Alexandre Dumas: Twenty Years After

2. A Nightly Patrol. (continued)

And he pointed to a magnificent hotel situated on the very spot whereon the Vaudeville now stands.

"In that hotel? it is the Hotel Rambouillet," cried Guitant.

"I really don't know what hotel it is; all I do know is that I observed some suspicious looking people go in there ---- "

"Nonsense!" exclaimed Guitant, with a burst of laughter; "those men must be poets."

"Come, Guitant, speak, if you please, respectfully of these gentlemen," said Mazarin; "don't you know that I was in my youth a poet? I wrote verses in the style of Benserade ---- "

"You, my lord?"

"Yes, I; shall I repeat to you some of my verses?"

"Just as you please, my lord. I do not understand Italian."

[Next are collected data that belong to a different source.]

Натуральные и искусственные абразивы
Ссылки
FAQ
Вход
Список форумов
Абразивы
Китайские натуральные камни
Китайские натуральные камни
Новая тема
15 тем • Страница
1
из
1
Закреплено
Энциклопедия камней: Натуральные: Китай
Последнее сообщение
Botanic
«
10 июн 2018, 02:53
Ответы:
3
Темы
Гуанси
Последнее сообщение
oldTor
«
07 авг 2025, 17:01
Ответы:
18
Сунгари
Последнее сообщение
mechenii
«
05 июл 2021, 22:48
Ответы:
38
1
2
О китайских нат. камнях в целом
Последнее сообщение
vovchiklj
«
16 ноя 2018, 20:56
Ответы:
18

"Yes, but you understand French," and Mazarin laid his hand upon Guitant's shoulder. "My good, my brave Guitant, whatsoever command I may give you in that language -- in French -- whatever I may order you to do, will you not perform it?"

"Certainly. I have already answered that question in the affirmative; but that command must come from the queen herself."

"Yes! ah yes!" Mazarin bit his lips as he spoke; "I know your devotion to her majesty."

"I have been a captain in the queen's guards for twenty years," was the reply.

"En route, Monsieur d'Artagnan," said the cardinal; "all goes well in this direction."

D'Artagnan, in the meantime, had taken the head of his detachment without a word and with that ready and profound obedience which marks the character of an old soldier.